A boat leaves a dock at 2:00 P.M. and travels due south at a speed of 15 km/h. Another boat has been heading due east at 20 km/h and reaches the same dock at 3:00 P.M. How many minutes past 2:00 P.M. were the boats closest together?
- az_lenderLv 72 months agoFavorite Answer
Let's put the dock at the origin of a coordinate system, and we'll say t = 0 at 2 p.m.
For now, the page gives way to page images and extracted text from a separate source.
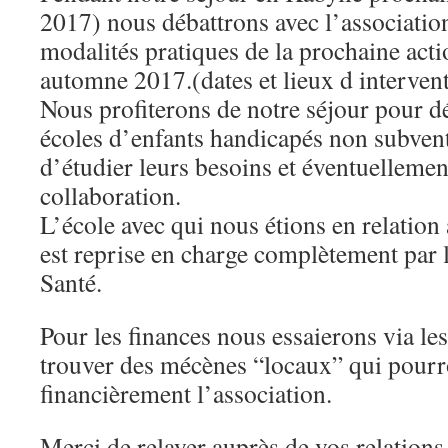
2017) nous débattrons avec l’associatio
modalités pratiques de la prochaine acti
automne 2017.(dates et lieux d intervent
Nous profiterons de notre séjour pour 
écoles d’enfants handicapés non subvent
d’étudier leurs besoins et éventuellemen
collaboration.
L’école avec qui nous étions en relation a
est reprise en charge complètement par l
Santé.
Pour les finances nous essaierons via les
trouver des mécènes “locaux” qui pourro
financièrement l’association.
Merci de relayer auprès de vos relations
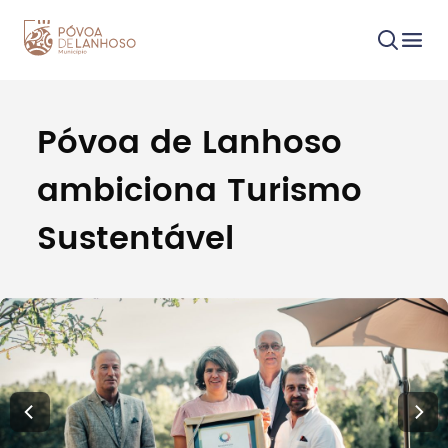
Póvoa de Lanhoso
Procurar
ambiciona Turismo
Sustentável
Tipo de conteúdo
Filtros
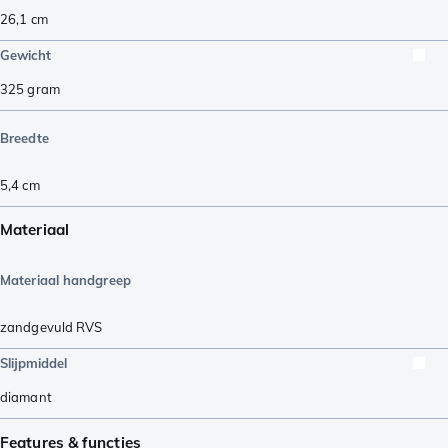
26,1
cm
Gewicht
325
gram
Breedte
5,4
cm
Materiaal
Materiaal handgreep
zandgevuld RVS
Slijpmiddel
diamant
Features & functies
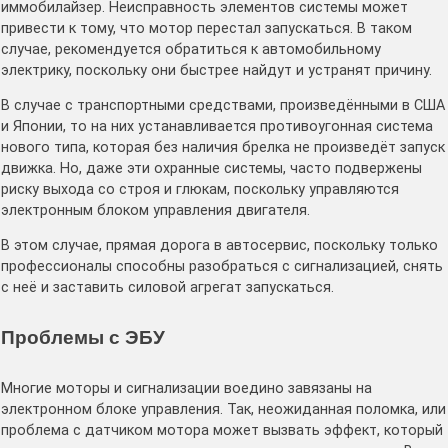
иммобилайзер. Неисправность элементов системы может
привести к тому, что мотор перестал запускаться. В таком
случае, рекомендуется обратиться к автомобильному
электрику, поскольку они быстрее найдут и устранят причину.
В случае с транспортными средствами, произведёнными в США
и Японии, то на них устанавливается противоугонная система
нового типа, которая без наличия брелка не произведёт запуск
движка. Но, даже эти охранные системы, часто подвержены
риску выхода со строя и глюкам, поскольку управляются
электронным блоком управления двигателя.
В этом случае, прямая дорога в автосервис, поскольку только
профессионалы способны разобраться с сигнализацией, снять
с неё и заставить силовой агрегат запускаться.
Проблемы с ЭБУ
Многие моторы и сигнализации воедино завязаны на
электронном блоке управления. Так, неожиданная поломка, или
проблема с датчиком мотора может вызвать эффект, который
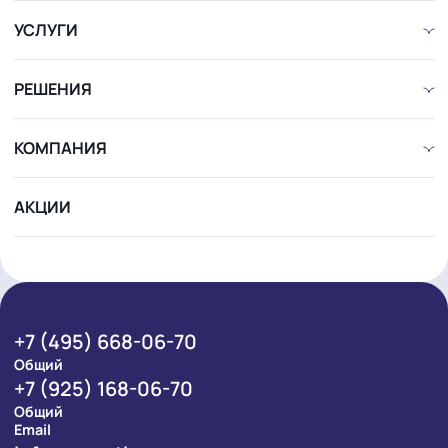
Alu-Maxi l500 W2
Линейный LED светильник с оптикой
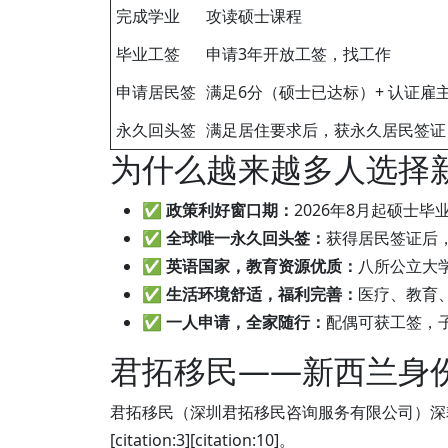
完成学业
攻读硕士课程
毕业工签
申请3年开放工签，找工作
申请居民签
满足6分（硕士已达标）+ 认证雇主O
永久回头签
满足居住要求后，获永久居民签证
为什么越来越多人选择
✅ 政策利好窗口期：
2026年8月起硕士毕业即可
✅ 全球唯一永久回头签：
获得居民签证后，无移民
✅ 英语国家，教育资源优质：
八所公立大学全
✅ 生活环境舒适，福利完善：
医疗、教育、社
✅ 一人申请，全家随行：
配偶可获工签，子女享受
君拓移民——新西兰身
君拓移民（深圳君拓移民咨询服务有限公司）
[citation:3][citation:10]。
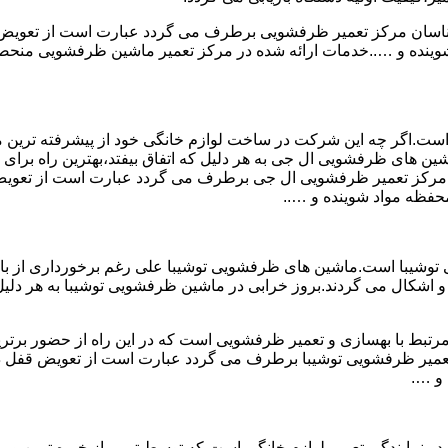
ارشناسان مرکز تعمیر ظرفشویی برطرف می گردد عبارت است از تعو
ه و …..خدمات ارائه شده در مرکز تعمیر ماشین ظرفشویی منحصر به
است.اگر چه این شرکت در ساخت لوازم خانگی خود از پیشرفته ترین متد
ن های ظرفشویی ال جی به هر دلیل که اتفاق بیفتد،بهترین راه برای ت
سان مرکز تعمیر ظرفشویی ال جی برطرف می گردد عبارت است از تع
فظه مواد شوینده و …..
وشیبا است.ماشین های ظرفشویی توشیبا علی رغم برخورداری از بالات
 اشکال می گردند.بروز خرابی در ماشین ظرفشویی توشیبا به هر دلیل که
مرتبط با بهسازی و تعمیر ظرفشویی است که در این راه از حضور برتری
 تعمیر ظرفشویی توشیبا برطرف می گردد عبارت است از تعویض قفل
و ….
 نمایندگی تعمیر لوازم خانگی است که توسط تیمی از خبره ترین و م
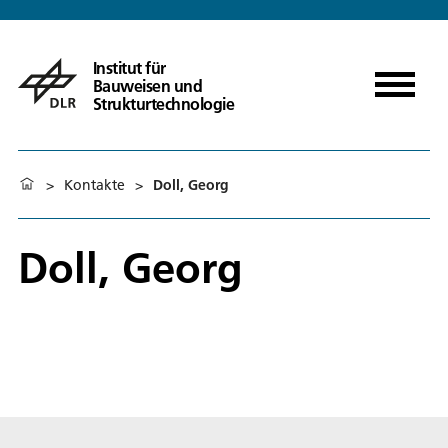
Institut für
Bauweisen und
Strukturtechnologie
>
Kontakte
>
Doll, Georg
Doll, Georg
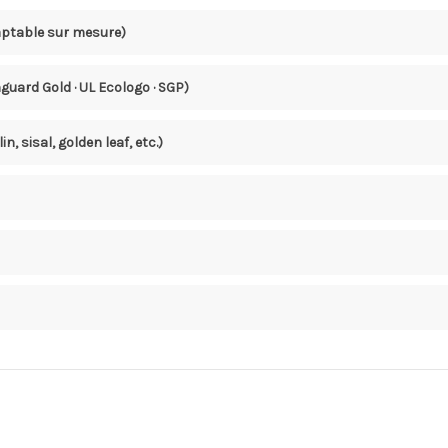
aptable sur mesure)
guard Gold · UL Ecologo · SGP)
 lin, sisal, golden leaf, etc.)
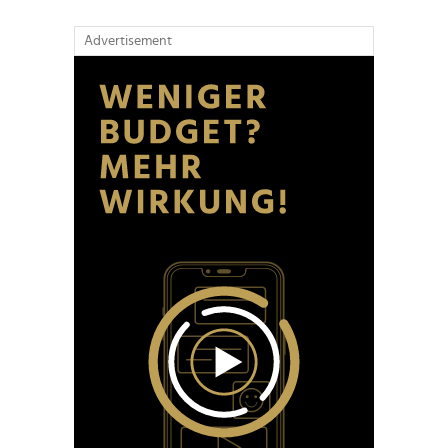
Advertisement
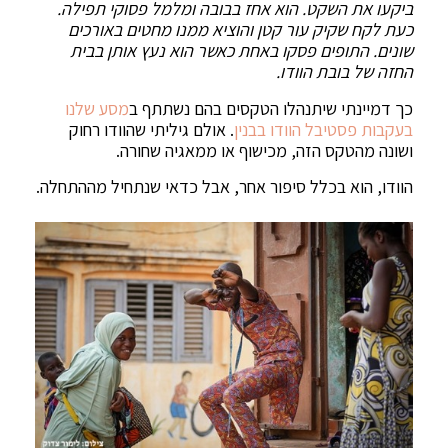
ביקעו את השקט. הוא אחז בבובה ומלמל פסוקי תפילה.
כעת לקח שקיק עור קטן והוציא ממנו מחטים באורכים
שונים. התופים פסקו באחת כאשר הוא נעץ אותן בבית
החזה של בובת הוודו.
כך דמיינתי שיתנהלו הטקסים בהם נשתתף ב
מסע שלנו
בעקבות פסטיבל הוודו בבנין
. אולם גיליתי שהוודו רחוק
ושונה מהטקס הזה, מכישוף או ממאגיה שחורה.
הוודו, הוא בכלל סיפור אחר, אבל כדאי שנתחיל מההתחלה.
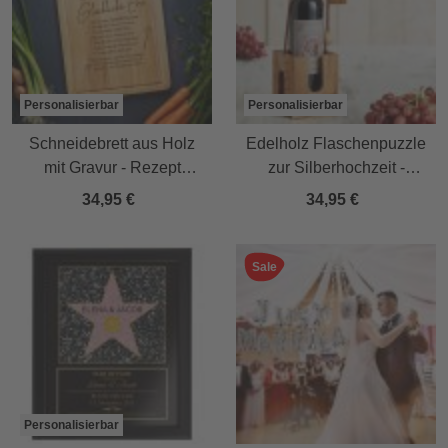
Personalisierbar
Personalisierbar
Schneidebrett aus Holz
Edelholz Flaschenpuzzle
mit Gravur - Rezept
zur Silberhochzeit -
glückliche Ehe
dunkles Holz
34,95 €
34,95 €
Sale
Personalisierbar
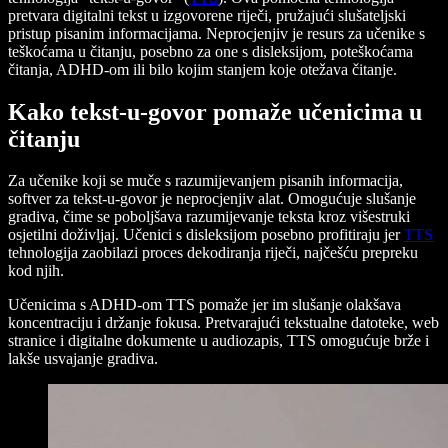
pretvara digitalni tekst u izgovorene riječi, pružajući slušateljski
pristup pisanim informacijama. Neprocjenjiv je resurs za učenike s
teškoćama u čitanju, posebno za one s disleksijom, poteškoćama
čitanja, ADHD-om ili bilo kojim stanjem koje otežava čitanje.
Kako tekst-u-govor pomaže učenicima u
čitanju
Za učenike koji se muče s razumijevanjem pisanih informacija,
softver za tekst-u-govor je neprocjenjiv alat. Omogućuje slušanje
gradiva, čime se poboljšava razumijevanje teksta kroz višestruki
osjetilni doživljaj. Učenici s disleksijom posebno profitiraju jer
TTS
tehnologija zaobilazi proces dekodiranja riječi, najčešću prepreku
kod njih.
Učenicima s ADHD-om TTS pomaže jer im slušanje olakšava
koncentraciju i držanje fokusa. Pretvarajući tekstualne datoteke, web
stranice i digitalne dokumente u audiozapis, TTS omogućuje brže i
lakše usvajanje gradiva.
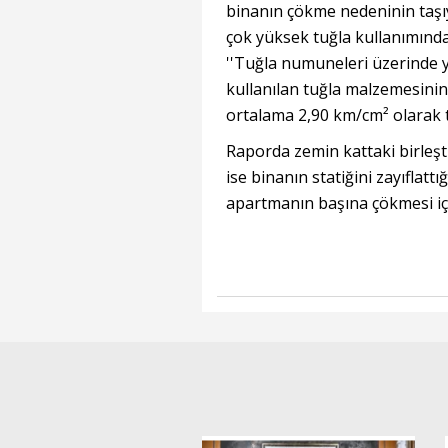
binanın çökme nedeninin taşıy
çok yüksek tuğla kullanımından
''Tuğla numuneleri üzerinde 
kullanılan tuğla malzemesini
ortalama 2,90 km/cm² olarak te
Raporda zemin kattaki birleştir
ise binanın statiğini zayıflatt
apartmanın başına çökmesi için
The first boat's motion can be described by
y(t) = -15t
and the second boat's motion by
x(t) = 20t - 20.
The distance between the boats obeys
r^2 = x^2 + y^2, or
2r dr/dt = 2x dx/dt + 2y dy/dt,
so dr/dt will be zero only when
x dx/dt + y dy/dt = 0, or
20x - 15y = 0,
which is to say,
y/x = 20/15.
Therefore, at the time of interest, you have
(20 - 20t)/(15t) = 20/15 =>
400 - 400t = 225t =>
400 = 625t =>
t = 400/625 (of an hour), which is 38.4 minutes.
To see that this makes some sense, note that at this time,
y would be -9.6 km and x would be -7.2 km,
so the distance between them would be 12 km,
which is certainly smaller than the distance at either 2:00 or 3:00.